As test matrices, we generate pseudo-random real symmetric \(n \times n\) matrices with \(n \in \{100, 500, 1000\}\) using the MATLAB function randn such as B = randn(n) and A = B + B’. We use eig in binary64, and iteratively refine the computed eigenvectors using Algorithm 1 three times. We do it similarly for the NS\(+\)DM method. In the multiple-precision toolbox, we can control the arithmetic precision d in decimal digits using the command mp.Digits(d). Corresponding to the results of Algorithm 1, we adjust d for \(\nu = 1, 2, 3\). For timing fairness, we adopt \(\mathtt {d} = \max (\mathtt {d},34)\) because the case for \(\mathtt {d} = 34\) is faster than that of \(\mathtt {d} < 34\). In Tables 1, 2 and 3, we show \(\Vert \widehat{E}\Vert \) and the measured computing time. For the NS\(+\)DM method, we show \(\Vert I - \widehat{U}\Vert \), where \(\widehat{U}\) is the correction term in the Davies–Modi algorithm, so that \(\Vert I - \widehat{U}\Vert \) is comparable to \(\Vert \widehat{E}\Vert \) in Algorithm 1. As shown by \(\Vert \widehat{E}\Vert \), Algorithm 1 quadratically improves the accuracy of the computed eigenvectors. Compared to \(\Vert I - \widehat{U}\Vert \), the behavior of the NS\(+\)DM method is similar to those of Algorithm 1. As expected, Algorithm 1 is much faster than the NS\(+\)DM method. The accuracy of the results obtained using the MP-approach corresponds to the arithmetic precision d. As can be seen, Algorithm 1 is considerably faster than the MP-approach for greater n.
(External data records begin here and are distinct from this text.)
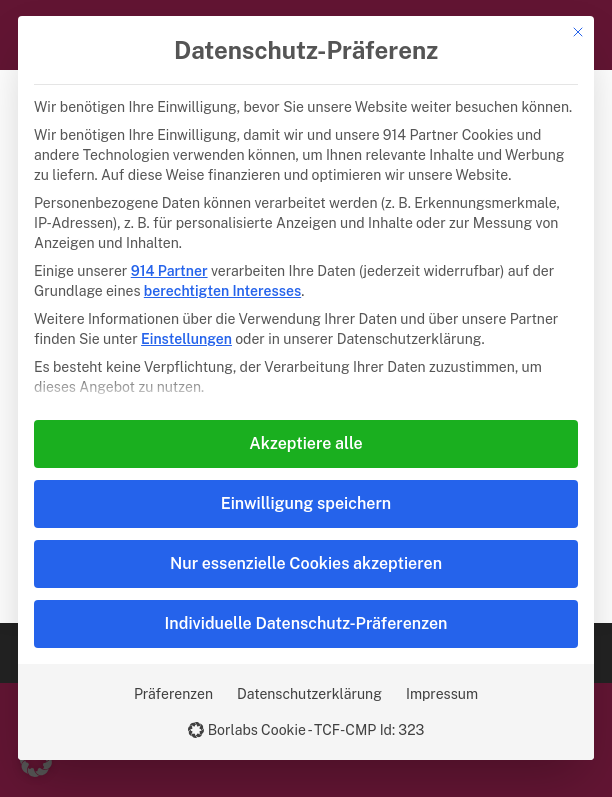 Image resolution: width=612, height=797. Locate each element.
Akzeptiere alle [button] (305, 443)
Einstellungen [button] (186, 339)
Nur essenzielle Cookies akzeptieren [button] (306, 563)
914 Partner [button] (169, 271)
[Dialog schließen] (578, 32)
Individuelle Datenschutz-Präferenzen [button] (306, 623)
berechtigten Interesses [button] (222, 291)
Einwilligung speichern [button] (306, 503)
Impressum (442, 694)
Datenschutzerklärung (309, 694)
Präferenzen (173, 694) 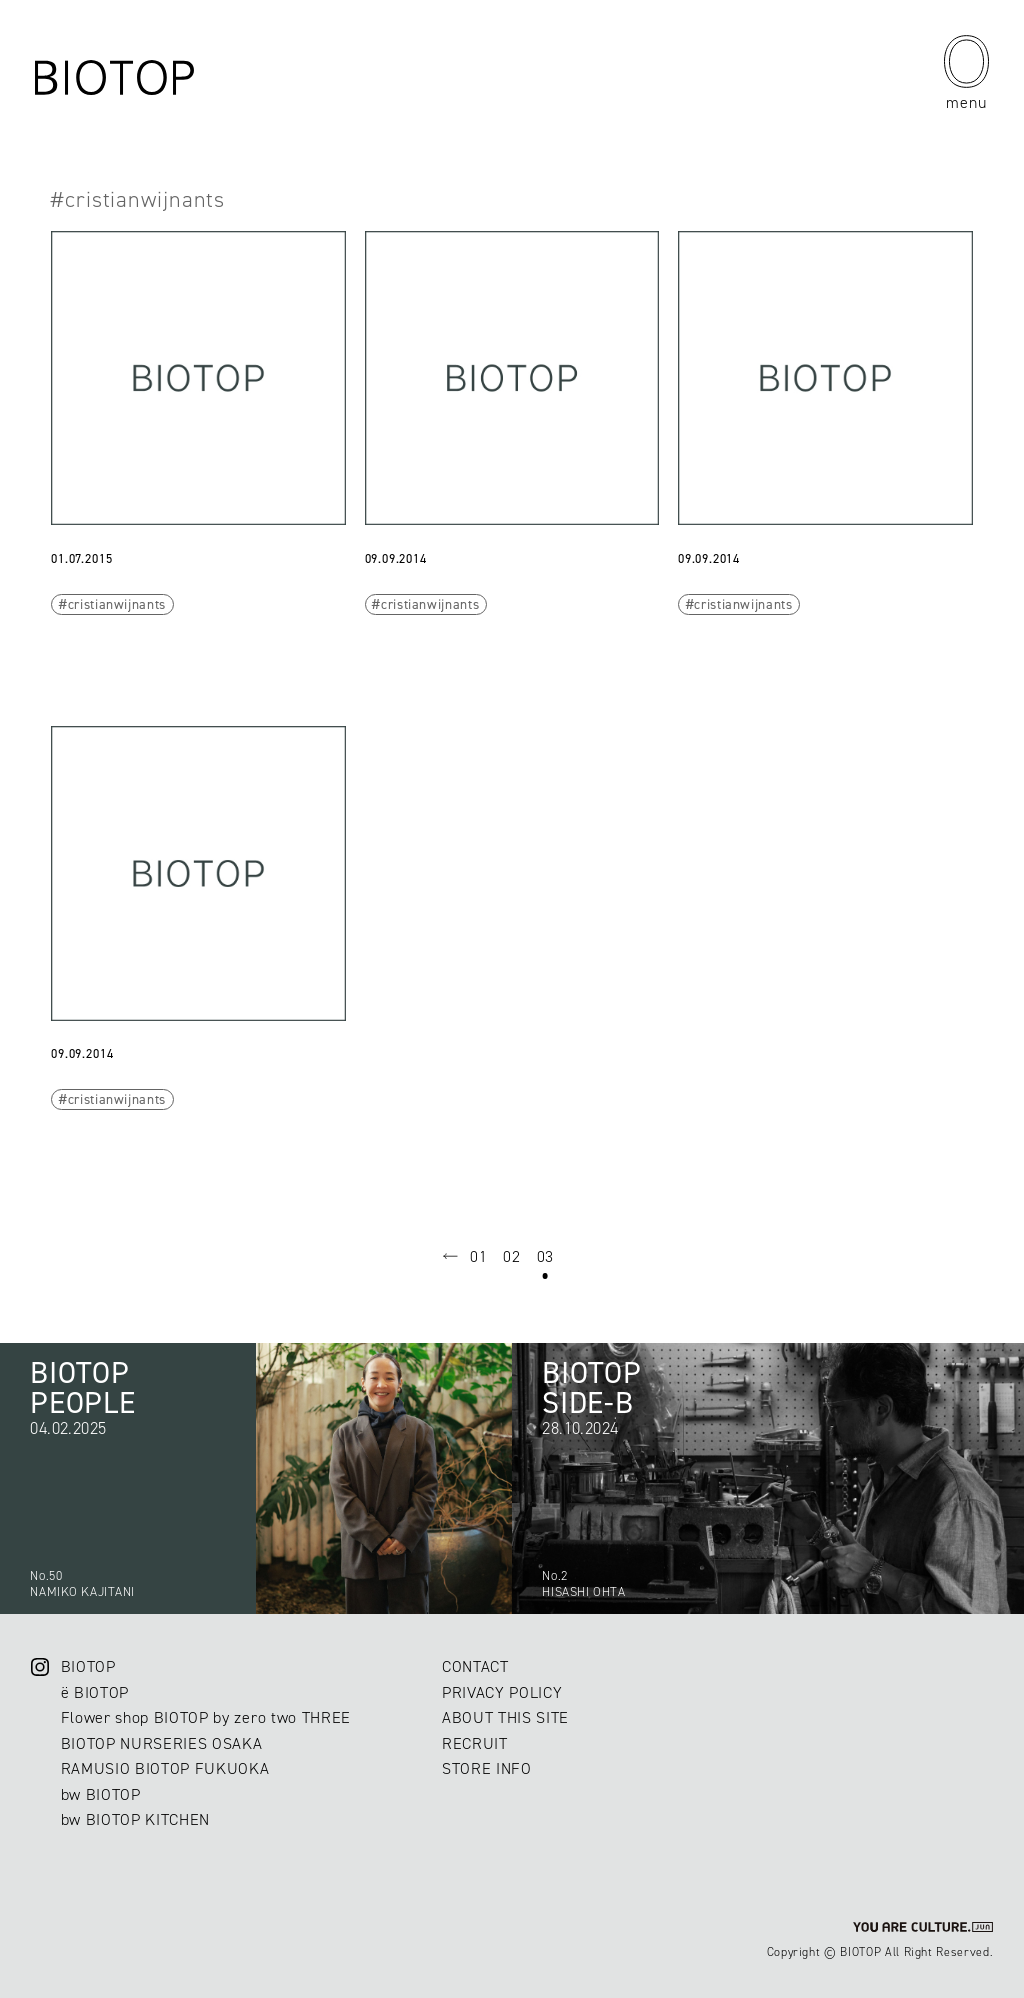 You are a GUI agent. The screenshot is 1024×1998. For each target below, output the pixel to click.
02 (511, 1256)
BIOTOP (88, 1666)
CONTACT (475, 1666)
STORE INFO (487, 1768)
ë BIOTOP (95, 1692)
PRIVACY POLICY (502, 1692)
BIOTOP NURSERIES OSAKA (162, 1743)
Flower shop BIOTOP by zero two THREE (206, 1717)
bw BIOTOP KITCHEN (135, 1819)
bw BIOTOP (101, 1794)
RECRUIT (475, 1743)
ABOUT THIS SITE (505, 1717)
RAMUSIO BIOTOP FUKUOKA (165, 1768)
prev (451, 1257)
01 (478, 1256)
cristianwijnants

Table 3 Results for a pseudo-random real symmetric matrix, \(n = 1000\)

5 Conclusion

We have proposed a refinement algorithm (Algorithm 1) for eigenvalue decomposition of real symmetric matrices that can be applied iteratively. Quadratic convergence of the proposed algorithm was proven for a sufficiently accurate initial guess, similar to Newton’s method.

The proposed algorithm benefits from the availability of efficient matrix multiplication in higher-precision arithmetic. The numerical results demonstrate the excellent performance of the proposed algorithm in terms of convergence rate and measured computing time.
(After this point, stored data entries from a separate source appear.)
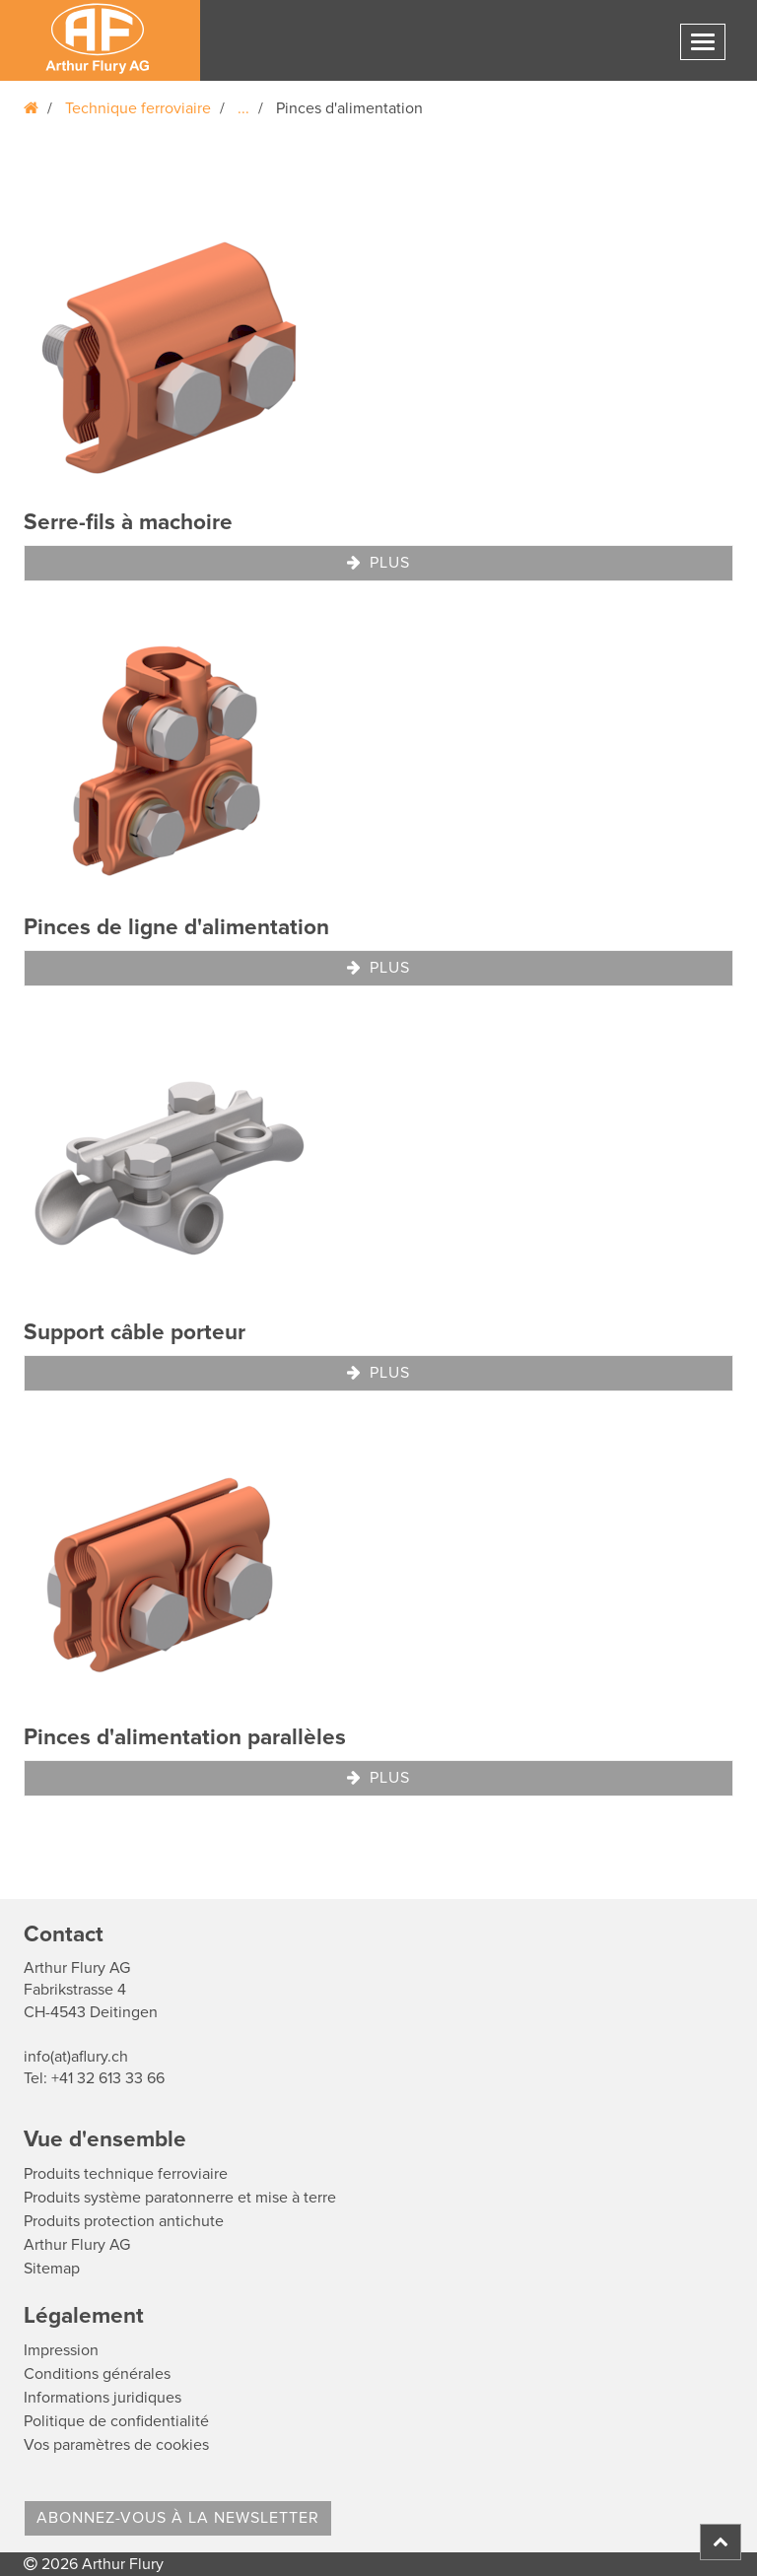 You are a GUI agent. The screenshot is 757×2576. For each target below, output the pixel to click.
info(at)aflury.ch (76, 2057)
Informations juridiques (102, 2397)
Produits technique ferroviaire (126, 2174)
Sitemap (52, 2268)
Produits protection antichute (124, 2221)
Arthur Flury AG (77, 2245)
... (243, 108)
In practice, it is likely that ordinary floating-point arithmetic, such as IEEE 754 binary32 or binary64, is used for calculating an approximation \(\widehat{X}\) to an eigenvector matrix \({X}\) of a given symmetric matrix A. As done in the numerical experiments, we can use \(\widehat{X}\) as an initial guess \(X^{(0)}\) in Algorithm 1. However, if A has nearly multiple eigenvalues, it is difficult to obtain a sufficiently accurate \(X^{(0)}\) in ordinary floating-point arithmetic such that Algorithm 1 works well. Our future work is to overcome this problem.